Elevate Difference

Knocked Up, Knocked Down: Postcards of Miscarriage and Misadventure from the Brink of Parenthood

This book is not just for those that have experienced a miscarriage. Let’s make that clear. Yes, Knocked Up, Knocked Down: Postcards of Miscarriage and Other Misadventures from the Brink of Parenthood is all about the journey of healing from the great loss of being pregnant, physically caring for this baby within, then suddenly having parenthood ripped from beneath you. It’s a horrendous experience. However, what this book does best is open up that harsh reality to everyone who has never experienced it. Too often those that suffer through miscarriage or stillbirth feel outcast. While people generally know how to react to the death of a family member or friend, the death of an unborn child is confusing territory. The worst: some people just don’t understand how terribly painful that loss is. Reading this book will change that.
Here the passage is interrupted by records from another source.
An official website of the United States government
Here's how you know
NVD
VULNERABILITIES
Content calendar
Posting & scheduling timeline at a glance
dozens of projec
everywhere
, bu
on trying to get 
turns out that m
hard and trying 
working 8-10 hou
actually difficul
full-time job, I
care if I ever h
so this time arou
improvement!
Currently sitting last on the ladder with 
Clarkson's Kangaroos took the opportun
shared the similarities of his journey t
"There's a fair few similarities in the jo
Knocked Up, Knocked Down is a very personal account of Monica Murphy Lemoine’s experience of entering motherhood, but ending up without a baby. How do you heal from such a confusing and heartbreaking experience? While it’s different for everyone, Monica found that most of the grieving literature in regards to miscarriages and stillbirths wasn’t at all helpful. If anything, she found it to be patronizing and irritating. While she tried many of the suggestions, her journey of finding out for herself what helps and what just makes it worse is helpful for anyone in a similar circumstance or anyone wanting to understand those that are.
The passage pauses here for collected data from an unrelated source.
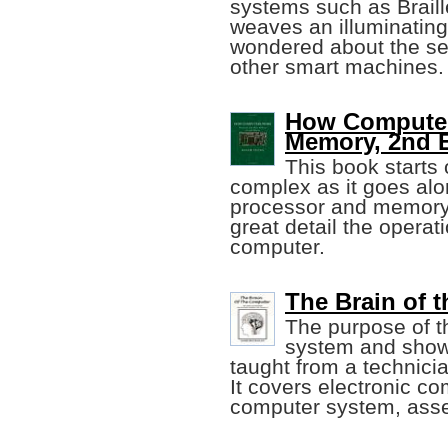
systems such as Brail
weaves an illuminating
wondered about the sec
other smart machines.
How Computer
Memory, 2nd E
This book starts
complex as it goes alo
processor and memory a
great detail the operat
computer.
The Brain of 
The purpose of t
system and show 
taught from a technicia
It covers electronic co
computer system, asse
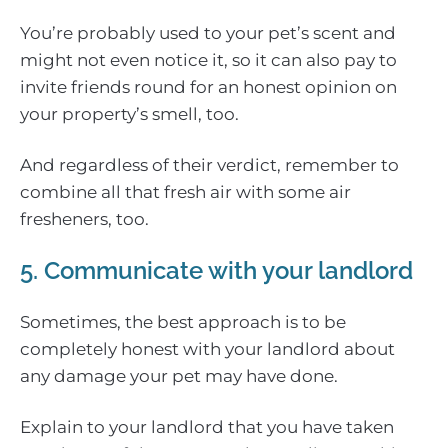
You’re probably used to your pet’s scent and
might not even notice it, so it can also pay to
invite friends round for an honest opinion on
your property’s smell, too.
And regardless of their verdict, remember to
combine all that fresh air with some air
fresheners, too.
5. Communicate with your landlord
Sometimes, the best approach is to be
completely honest with your landlord about
any damage your pet may have done.
Explain to your landlord that you have taken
As far as the writing itself, with a jarring, crass beginning, and slow character development, it takes at least thirty pages before you even begin to feel like you’re truly getting to know the author. Even though she shares plenty of personal information right from the beginning, there’s not much of an introduction. The story begins forty-eight hours after her miscarriage, jumping right into the focus of this journey, but you feel like you’re playing catch up trying to get to know her.

Once you get about fifty pages into this 200 page book, it all starts to come together. All of the introductions are finally explained with sufficient back-story to feel like you personally know Monica and her husband Kevin. Once that’s in place, it’s easier to understand, relate, and feel great compassion for this couple as they try to heal from their loss. Is Knocked Up, Knocked Down a bit depressing? You bet. But will it give you new perspective? Absolutely! This book is completely worth the read.

You would think with miscarriages and stillbirth being as common as it is (as Monica points out, the International Stillbirth Alliance states that 4.5 million stillbirths occur worldwide each year), that this topic would be addressed more often. But the truth is, it’s not. Good for Monica helping others feel less alone and providing everyone else with the means to begin to comprehend. Plus, readers can continue to follow Monica through her blog. After reading her book, you are sure to wonder “What happens next?” and, fortunately, with her blog the journey continues.

Monica manages to bring you inside her world and allows you to share in her experiences, both the good and the bad, without making you feel like a voyeur. She opens up in a way that feels like family, a really close-knit and brutally honest family. No doubt you’ll walk away from reading her story a little wiser and much more empathetic.